(Stored data entries)
▬▬▬▬▬▬

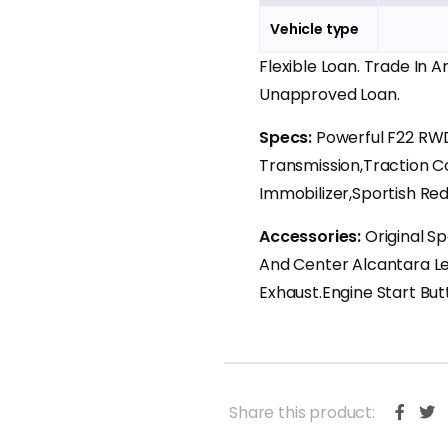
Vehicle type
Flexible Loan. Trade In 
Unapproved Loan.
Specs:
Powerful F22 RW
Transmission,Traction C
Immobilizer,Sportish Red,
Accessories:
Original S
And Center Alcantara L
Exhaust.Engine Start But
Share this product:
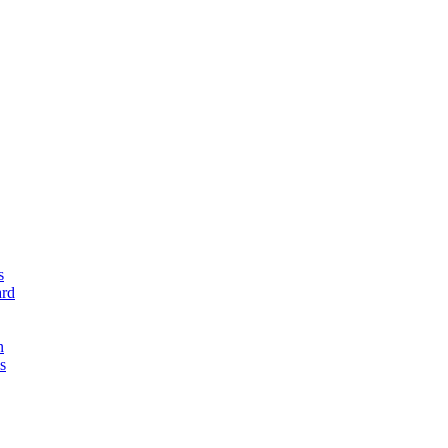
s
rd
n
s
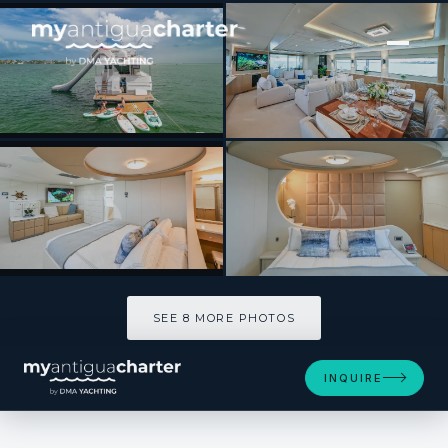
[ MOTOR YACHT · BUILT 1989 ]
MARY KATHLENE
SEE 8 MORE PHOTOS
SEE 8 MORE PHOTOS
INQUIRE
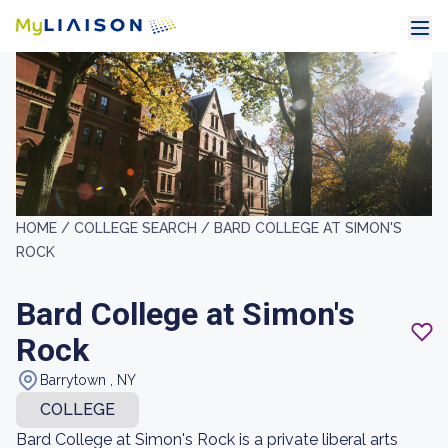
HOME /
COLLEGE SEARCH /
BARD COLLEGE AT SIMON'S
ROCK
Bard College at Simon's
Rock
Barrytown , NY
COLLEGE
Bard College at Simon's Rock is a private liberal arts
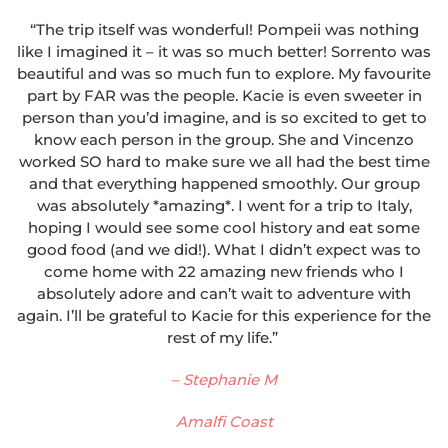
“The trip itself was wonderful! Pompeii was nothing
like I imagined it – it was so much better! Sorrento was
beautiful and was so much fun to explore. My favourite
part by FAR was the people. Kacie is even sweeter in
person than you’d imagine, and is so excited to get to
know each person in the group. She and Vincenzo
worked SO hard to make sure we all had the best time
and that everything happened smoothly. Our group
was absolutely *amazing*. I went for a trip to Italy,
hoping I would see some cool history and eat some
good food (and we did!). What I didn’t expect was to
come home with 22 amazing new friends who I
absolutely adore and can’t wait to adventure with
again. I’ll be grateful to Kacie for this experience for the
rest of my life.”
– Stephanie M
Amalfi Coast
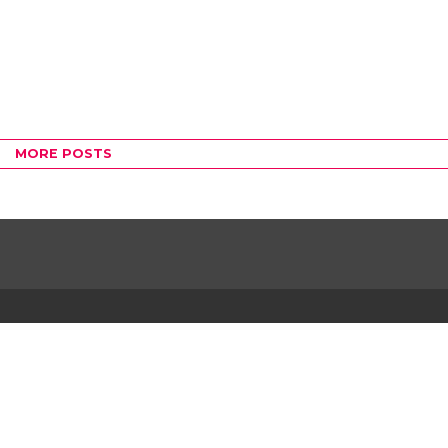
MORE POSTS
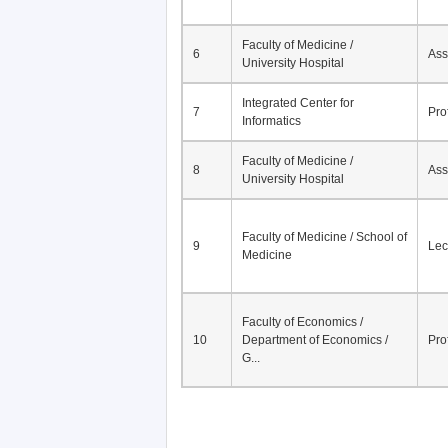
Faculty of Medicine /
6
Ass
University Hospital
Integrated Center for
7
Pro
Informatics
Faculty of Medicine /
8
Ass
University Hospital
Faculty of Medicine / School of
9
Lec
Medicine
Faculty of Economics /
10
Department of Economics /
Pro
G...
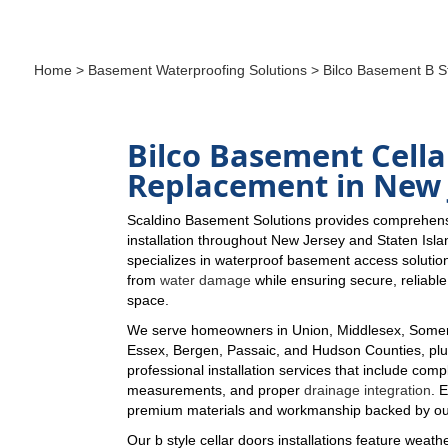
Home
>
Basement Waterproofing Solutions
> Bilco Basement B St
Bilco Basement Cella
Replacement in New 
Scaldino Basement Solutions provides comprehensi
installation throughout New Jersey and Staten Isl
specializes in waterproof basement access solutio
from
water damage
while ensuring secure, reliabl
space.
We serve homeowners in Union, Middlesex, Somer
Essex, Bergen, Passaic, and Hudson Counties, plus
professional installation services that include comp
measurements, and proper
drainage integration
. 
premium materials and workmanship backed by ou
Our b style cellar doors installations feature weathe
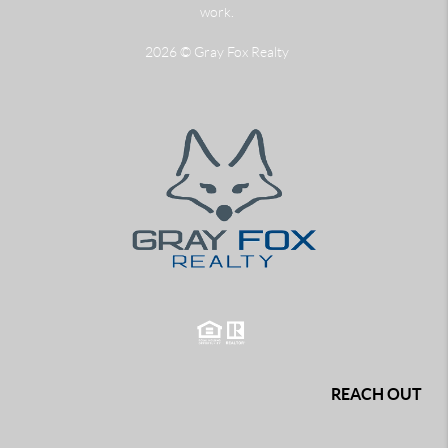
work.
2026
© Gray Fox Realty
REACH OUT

▬▬▬▬▬▬

Work item
Each line above with the word "Medicine" needs to be copied.

Exercise response
Faculty of Medicine /
Faculty of Medicine /
Faculty of Medicine / School of
Medicine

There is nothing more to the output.